Work to complete ->
A single number is the expected answer: the count of lines in the records below that contain "required".

Data provided ->
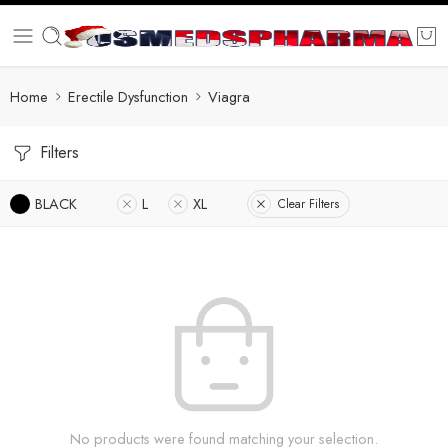
Home
Erectile Dysfunction
Viagra
Filters
BLACK
L
XL
Clear Filters
No products were found matching your selection.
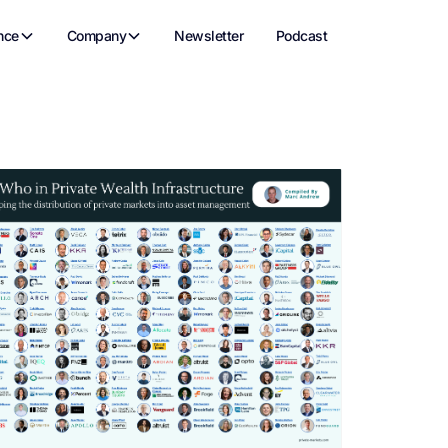
nce
Company
Newsletter
Podcast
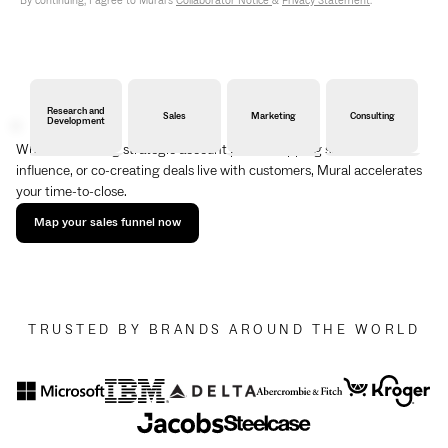
By continuing, I agree to Mural's
Collaborator Notice
&
Privacy Statement
.
Research and
Sales
Marketing
Consulting
Development
Whether building strategic account plans, mapping stakeholder
influence, or co-creating deals live with customers, Mural accelerates
your time-to-close.
Map your sales funnel now
TRUSTED BY BRANDS AROUND THE WORLD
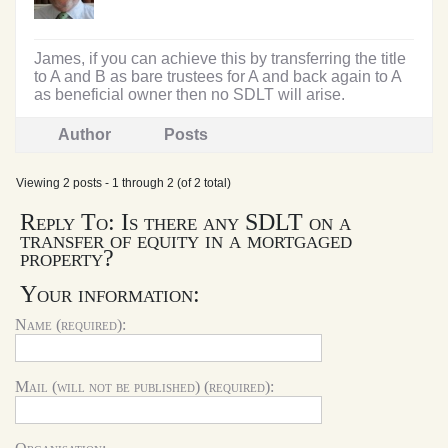
James, if you can achieve this by transferring the title
to A and B as bare trustees for A and back again to A
as beneficial owner then no SDLT will arise.
Author
Posts
Viewing 2 posts - 1 through 2 (of 2 total)
Reply To: Is there any SDLT on a
transfer of equity in a mortgaged
property?
Your information:
Name (required):
Mail (will not be published) (required):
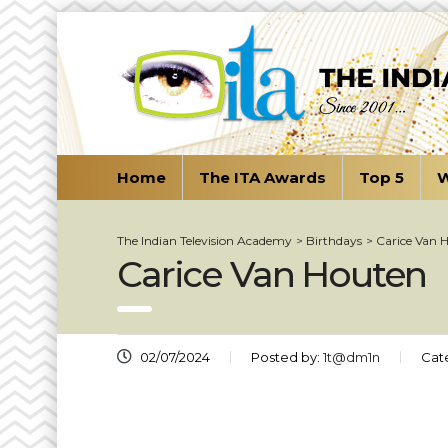
Home
The ITA Awards
Top 5
W
The Indian Television Academy
>
Birthdays
>
Carice Van 
Carice Van Houten
02/07/2024
Posted by:
1t@dm1n
Cat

Answer to this problem ->
2